Task statement |
From the entries provided below, copy each line that contains the word "ステップエディ".

Data shown |
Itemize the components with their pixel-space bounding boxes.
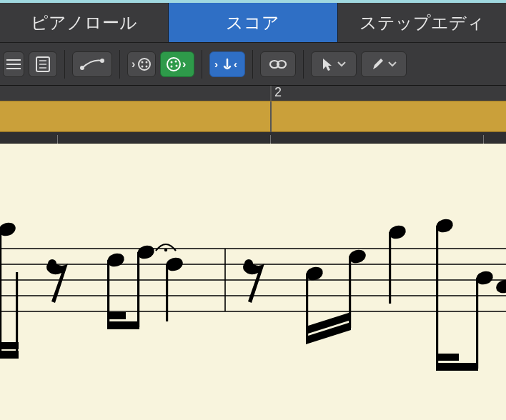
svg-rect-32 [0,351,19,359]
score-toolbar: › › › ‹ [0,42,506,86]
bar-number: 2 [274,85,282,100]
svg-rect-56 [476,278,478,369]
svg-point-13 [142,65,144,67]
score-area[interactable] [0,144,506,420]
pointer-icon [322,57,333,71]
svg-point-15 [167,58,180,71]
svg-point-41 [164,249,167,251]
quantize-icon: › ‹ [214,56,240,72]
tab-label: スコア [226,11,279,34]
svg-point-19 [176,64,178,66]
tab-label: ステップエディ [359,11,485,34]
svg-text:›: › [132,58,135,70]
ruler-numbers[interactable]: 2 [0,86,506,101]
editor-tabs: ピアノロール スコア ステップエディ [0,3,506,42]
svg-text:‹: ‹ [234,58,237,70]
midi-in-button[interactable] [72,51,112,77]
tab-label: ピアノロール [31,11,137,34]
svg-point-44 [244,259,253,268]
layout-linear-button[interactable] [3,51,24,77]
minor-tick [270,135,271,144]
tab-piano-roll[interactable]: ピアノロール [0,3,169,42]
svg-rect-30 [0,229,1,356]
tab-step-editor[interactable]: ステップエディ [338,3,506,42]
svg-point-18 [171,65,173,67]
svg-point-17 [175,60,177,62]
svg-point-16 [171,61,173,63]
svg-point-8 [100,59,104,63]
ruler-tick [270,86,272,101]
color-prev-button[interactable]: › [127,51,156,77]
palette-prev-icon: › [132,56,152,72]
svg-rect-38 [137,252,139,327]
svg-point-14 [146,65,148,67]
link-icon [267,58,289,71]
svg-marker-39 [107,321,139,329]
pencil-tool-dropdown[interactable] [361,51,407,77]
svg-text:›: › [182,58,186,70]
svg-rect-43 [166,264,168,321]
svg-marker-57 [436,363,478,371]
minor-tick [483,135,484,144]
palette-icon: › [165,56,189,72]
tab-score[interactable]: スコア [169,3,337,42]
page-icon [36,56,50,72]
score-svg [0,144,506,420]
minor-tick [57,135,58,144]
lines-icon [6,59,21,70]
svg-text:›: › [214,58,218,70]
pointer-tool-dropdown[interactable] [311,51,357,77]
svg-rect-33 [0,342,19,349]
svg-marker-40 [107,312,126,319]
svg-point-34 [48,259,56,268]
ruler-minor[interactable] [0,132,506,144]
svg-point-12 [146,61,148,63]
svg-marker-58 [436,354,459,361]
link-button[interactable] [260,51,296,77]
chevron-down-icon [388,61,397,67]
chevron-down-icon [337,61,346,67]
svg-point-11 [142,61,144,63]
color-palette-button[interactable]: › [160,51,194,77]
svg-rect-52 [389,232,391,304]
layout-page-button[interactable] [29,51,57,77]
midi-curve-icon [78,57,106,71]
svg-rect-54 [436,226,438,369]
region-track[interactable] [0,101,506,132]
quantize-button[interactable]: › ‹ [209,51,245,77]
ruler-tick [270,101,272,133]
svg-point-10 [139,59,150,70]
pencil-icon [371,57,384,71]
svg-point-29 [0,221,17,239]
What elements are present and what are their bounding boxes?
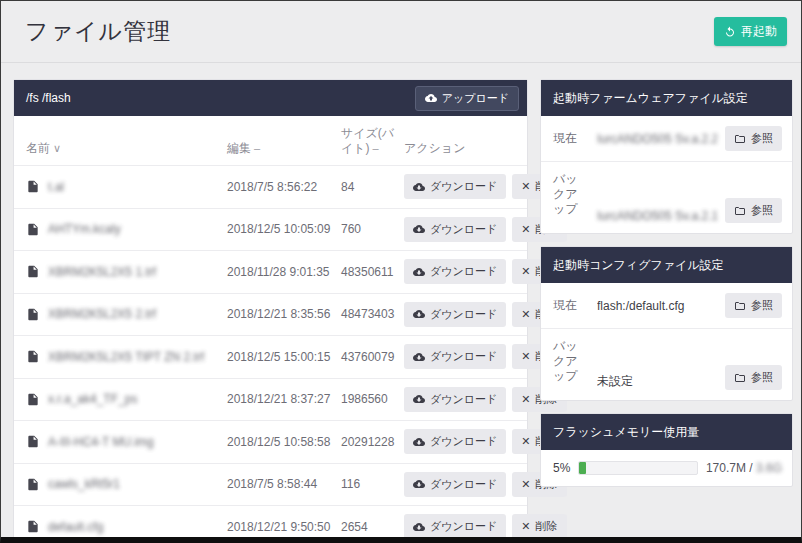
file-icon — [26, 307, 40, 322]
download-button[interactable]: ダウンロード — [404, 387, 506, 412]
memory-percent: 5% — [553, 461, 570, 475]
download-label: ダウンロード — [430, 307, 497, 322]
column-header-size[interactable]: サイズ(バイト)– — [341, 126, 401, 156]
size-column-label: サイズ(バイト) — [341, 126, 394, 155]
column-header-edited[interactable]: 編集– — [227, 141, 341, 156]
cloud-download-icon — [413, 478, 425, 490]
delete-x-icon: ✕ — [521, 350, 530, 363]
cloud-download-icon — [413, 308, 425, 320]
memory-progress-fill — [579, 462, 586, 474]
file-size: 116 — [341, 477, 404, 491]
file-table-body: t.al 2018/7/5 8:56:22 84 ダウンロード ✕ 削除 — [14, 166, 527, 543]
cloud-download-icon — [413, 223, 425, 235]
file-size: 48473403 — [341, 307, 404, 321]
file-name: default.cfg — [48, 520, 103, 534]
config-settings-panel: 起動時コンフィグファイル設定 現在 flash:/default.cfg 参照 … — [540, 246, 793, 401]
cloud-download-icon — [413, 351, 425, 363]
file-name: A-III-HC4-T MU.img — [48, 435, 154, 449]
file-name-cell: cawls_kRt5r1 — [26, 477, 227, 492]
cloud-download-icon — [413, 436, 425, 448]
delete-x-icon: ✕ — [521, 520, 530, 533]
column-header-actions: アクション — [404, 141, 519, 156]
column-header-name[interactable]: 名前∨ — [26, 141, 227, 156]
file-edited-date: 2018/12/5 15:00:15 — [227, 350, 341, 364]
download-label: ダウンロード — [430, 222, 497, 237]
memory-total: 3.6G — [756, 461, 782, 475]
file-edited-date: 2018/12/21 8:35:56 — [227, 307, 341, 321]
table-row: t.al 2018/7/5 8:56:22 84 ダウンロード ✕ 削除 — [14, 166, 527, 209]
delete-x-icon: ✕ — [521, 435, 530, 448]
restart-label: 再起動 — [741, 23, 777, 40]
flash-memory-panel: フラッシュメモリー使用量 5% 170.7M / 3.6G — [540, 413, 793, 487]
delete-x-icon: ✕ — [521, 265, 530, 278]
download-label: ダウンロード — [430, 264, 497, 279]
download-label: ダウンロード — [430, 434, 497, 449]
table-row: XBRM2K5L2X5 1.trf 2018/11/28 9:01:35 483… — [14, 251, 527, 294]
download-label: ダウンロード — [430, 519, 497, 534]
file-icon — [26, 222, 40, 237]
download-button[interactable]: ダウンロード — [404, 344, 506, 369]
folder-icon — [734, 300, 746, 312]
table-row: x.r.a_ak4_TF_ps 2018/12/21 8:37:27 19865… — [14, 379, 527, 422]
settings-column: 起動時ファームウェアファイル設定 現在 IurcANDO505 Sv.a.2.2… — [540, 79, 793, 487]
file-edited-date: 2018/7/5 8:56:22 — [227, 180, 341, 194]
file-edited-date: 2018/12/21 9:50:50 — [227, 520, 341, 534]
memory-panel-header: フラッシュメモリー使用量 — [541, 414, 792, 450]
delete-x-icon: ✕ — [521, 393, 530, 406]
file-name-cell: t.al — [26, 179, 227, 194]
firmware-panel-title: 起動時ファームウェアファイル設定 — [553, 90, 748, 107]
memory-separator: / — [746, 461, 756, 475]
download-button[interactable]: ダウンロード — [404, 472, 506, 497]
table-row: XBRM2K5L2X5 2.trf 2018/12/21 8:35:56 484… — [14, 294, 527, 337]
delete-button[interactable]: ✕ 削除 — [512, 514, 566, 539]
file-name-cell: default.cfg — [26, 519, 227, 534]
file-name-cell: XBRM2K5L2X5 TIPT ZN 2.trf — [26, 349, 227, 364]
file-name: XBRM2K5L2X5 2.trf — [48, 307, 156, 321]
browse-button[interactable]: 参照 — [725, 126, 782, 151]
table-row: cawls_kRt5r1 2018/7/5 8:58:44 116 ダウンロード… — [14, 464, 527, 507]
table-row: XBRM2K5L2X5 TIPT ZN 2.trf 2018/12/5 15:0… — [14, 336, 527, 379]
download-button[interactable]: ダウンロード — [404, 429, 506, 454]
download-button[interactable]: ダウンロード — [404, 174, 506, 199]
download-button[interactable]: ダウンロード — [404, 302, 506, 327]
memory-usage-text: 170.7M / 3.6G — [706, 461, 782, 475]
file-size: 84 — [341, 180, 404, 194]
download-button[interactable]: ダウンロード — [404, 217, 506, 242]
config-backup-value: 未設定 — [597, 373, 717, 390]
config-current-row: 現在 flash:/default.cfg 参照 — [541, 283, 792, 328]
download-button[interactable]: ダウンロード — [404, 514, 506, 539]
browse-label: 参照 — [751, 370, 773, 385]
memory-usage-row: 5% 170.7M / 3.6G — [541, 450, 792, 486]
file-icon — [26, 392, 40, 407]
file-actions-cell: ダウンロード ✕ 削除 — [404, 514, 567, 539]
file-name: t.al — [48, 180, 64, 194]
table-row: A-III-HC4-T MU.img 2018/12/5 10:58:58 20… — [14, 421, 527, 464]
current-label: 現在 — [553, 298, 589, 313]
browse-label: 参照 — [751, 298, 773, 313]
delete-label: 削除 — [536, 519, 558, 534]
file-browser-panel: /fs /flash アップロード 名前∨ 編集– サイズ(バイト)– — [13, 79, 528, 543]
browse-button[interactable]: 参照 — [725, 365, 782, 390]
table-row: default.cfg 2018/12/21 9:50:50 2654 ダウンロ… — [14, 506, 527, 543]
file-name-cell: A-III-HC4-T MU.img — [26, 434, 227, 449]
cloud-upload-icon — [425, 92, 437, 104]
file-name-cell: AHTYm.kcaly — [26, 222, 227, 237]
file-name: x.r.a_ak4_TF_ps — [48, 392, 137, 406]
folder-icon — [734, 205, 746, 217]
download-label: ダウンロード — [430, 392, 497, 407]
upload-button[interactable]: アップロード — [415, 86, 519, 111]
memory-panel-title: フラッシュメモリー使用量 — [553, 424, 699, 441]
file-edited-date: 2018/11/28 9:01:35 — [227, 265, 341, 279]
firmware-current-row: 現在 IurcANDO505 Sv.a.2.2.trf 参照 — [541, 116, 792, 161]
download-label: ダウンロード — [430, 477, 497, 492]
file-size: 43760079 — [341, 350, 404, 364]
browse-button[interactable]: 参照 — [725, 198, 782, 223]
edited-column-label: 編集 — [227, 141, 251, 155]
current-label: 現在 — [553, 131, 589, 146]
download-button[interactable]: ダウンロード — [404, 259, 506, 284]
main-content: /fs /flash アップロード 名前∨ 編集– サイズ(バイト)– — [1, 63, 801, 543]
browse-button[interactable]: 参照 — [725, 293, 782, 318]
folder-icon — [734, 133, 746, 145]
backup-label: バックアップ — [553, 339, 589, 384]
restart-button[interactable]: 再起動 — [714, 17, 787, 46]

Your response |
tab-label: ステップエディ [359,11,485,34]
editor-tabs: ピアノロール スコア ステップエディ [0,3,506,42]
tab-step-editor[interactable]: ステップエディ [338,3,506,42]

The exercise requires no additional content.